Les 2 secrétaires académiques du SNES-FSU et le responsable de la catégorie CPE ont été reçus à leur demande le 6 juillet 2026 par le secrétaire général, la secrétaire générale adjointe en charge des moyens, la DRH et le directeur de cabinet de madame la rectrice.
Nous avons abordé différents points concernant la répartition des CPE dans notre académie.
– démembrements des postes CPE dans les petits établissements : nous avons fait part de notre opposition à la transformation de postes de titulaires à temps plein dans un certain nombre de collèges ruraux en moyens provisoires à mi-temps. Nous avons évoqué les situations des collèges de Vallon en Sully, Massiac, Langeac, Murat-le-Quaire, la Tour d’Auvergne, Manzat en particulier.
Nos interlocuteurs parlent de gestion de moyens quand nous parlons de qualité du travail fourni et de service rendu aux usagers. Nos collègues se retrouvent souvent seul.es sans ou avec peu de présence de personnels médicaux-sociaux.
Il n’est pas envisagé de créations de postes mais des redéploiements de postes de lycées sur les collèges si besoin. Nous récusons cette approche comptable qui nie la prise en charge de plus en plus complexe de nos élèves avec la multiplication des problématiques à traiter.
– tutorat des stagiaires CPE par des collègues néo-titulaires. Nous avons dénoncé cette situation car cela met tout le monde en difficulté. Il nous a été répondu que beaucoup de titulaires expérimenté.es refusaient les missions de tutorat.

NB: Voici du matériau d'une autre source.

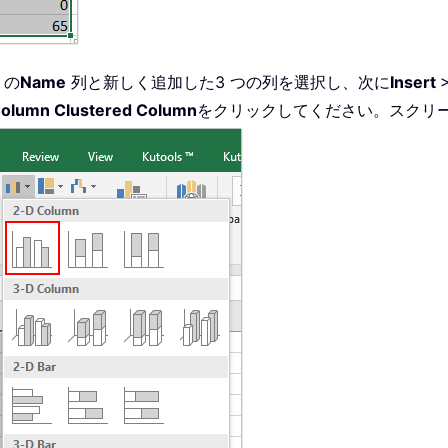
」の
Name
列と新しく追加した3 つの列を選択し、次に
Insert
>
olumn
Clustered Column
をクリックしてください。スクリ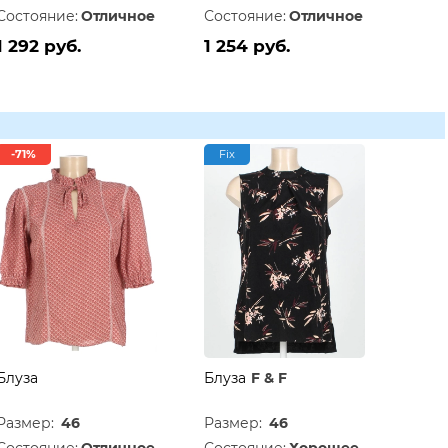
Состояние:
Отличное
Состояние:
Отличное
1 292 руб.
1 254 руб.
-71%
Fix
Блуза
Блуза
F & F
Размер:
46
Размер:
46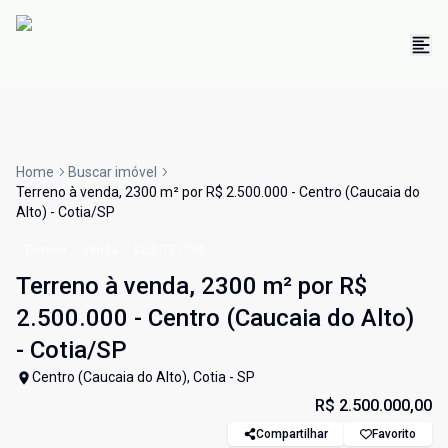
Home
Buscar imóvel
Terreno à venda, 2300 m² por R$ 2.500.000 - Centro (Caucaia do
Alto) - Cotia/SP
Terreno
Venda
Cód:
TE1794
Terreno à venda, 2300 m² por R$
2.500.000 - Centro (Caucaia do Alto)
- Cotia/SP
Centro (Caucaia do Alto), Cotia - SP
R$ 2.500.000,00
Compartilhar
Favorito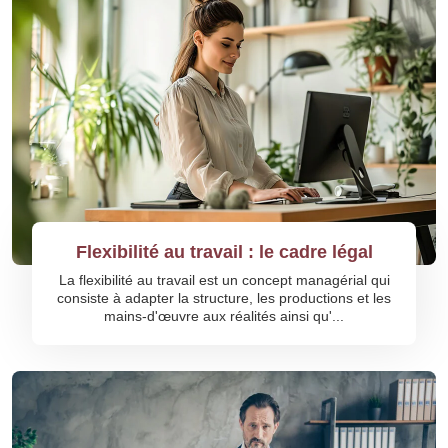
Flexibilité au travail : le cadre légal
La flexibilité au travail est un concept managérial qui
consiste à adapter la structure, les productions et les
mains-d'œuvre aux réalités ainsi qu'...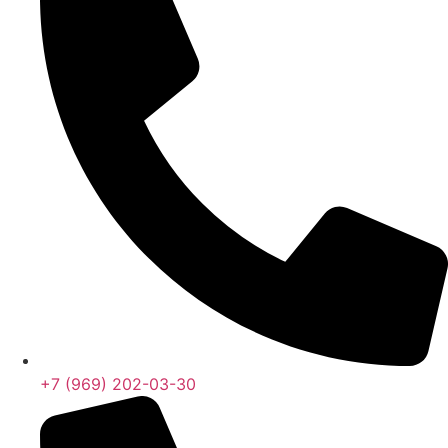
+7 (969) 202-03-30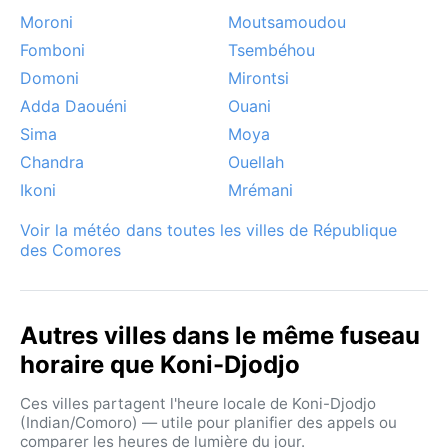
point de vue météo s’étend de juin à octobre, quand
Moroni
Moutsamoudou
le ciel est clair et les températures douces. La saison
Fomboni
Tsembéhou
des pluies peut gêner les déplacements sur les routes
de montagne, souvent glissantes. Un phénomène
Domoni
Mirontsi
notable est le passage possible de cyclones tropicaux
Adda Daouéni
Ouani
entre décembre et mars, bien que l’île soit moins
Sima
Moya
exposée que d’autres de l’océan Indien. Les alizés du
Chandra
Ouellah
sud‑est, appelés ici *kashkazi*, rafraîchissent les
Ikoni
Mrémani
soirées d’hiver. En été, des coulées de brume montent
des vallées le matin, donnant à la forêt un air
Voir la météo dans toutes les villes de République
mystérieux avant que le soleil n’impose son éclat.
des Comores
Autres villes dans le même fuseau
horaire que Koni-Djodjo
Ces villes partagent l'heure locale de Koni-Djodjo
(Indian/Comoro) — utile pour planifier des appels ou
comparer les heures de lumière du jour.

La charge de travail supplémentaire et la faible rémunération de ces missions sont clairement responsables de cet état de fait.
– plusieurs collègues rencontrent des difficultés avec quelques personnels de direction (glissements des missions, autoritarisme, négation de la qualité de cadre de catégorie A, propos sexistes…), le traitement proposé par l’administration est toujours individuel et aboutit le plus souvent à des propositions de délégations rectorales pour les collègues CPE sans traitement réel des problématiques de ces quelques établissements. Cette situation est inacceptable et ne laisse pas présager d’apaisement dans les établissements en question.
– promotions à la classe exceptionnelle : l’opacité des critères de promotion que nous avons dénoncée se confirme. De nombreux collègues qui n’ont jamais rencontré leurs IPR s’étonnent des avis émis qui leur interdisent toute perspective de promotion alors que leur évaluation est très positive par les chefs d’établissements. Plusieurs situations interrogent particulièrement cette année.
– nous avons réaffirmé notre demande de mise en place d’ateliers d’analyse des pratiques professionnelles (APP) sous l’égide de professionnels qualifiés, psychologues du travail, afin de prendre réellement en compte la complexité des missions, des contextes d’exercice ainsi que la santé mentale des CPE dans le cadre de leur activité professionnelle.
– enfin nous avons clairement redit notre opposition à la réalisation d’entretiens annuels d’évaluation des AED par les CPE car nous ne sommes pas les employeurs de ces personnels.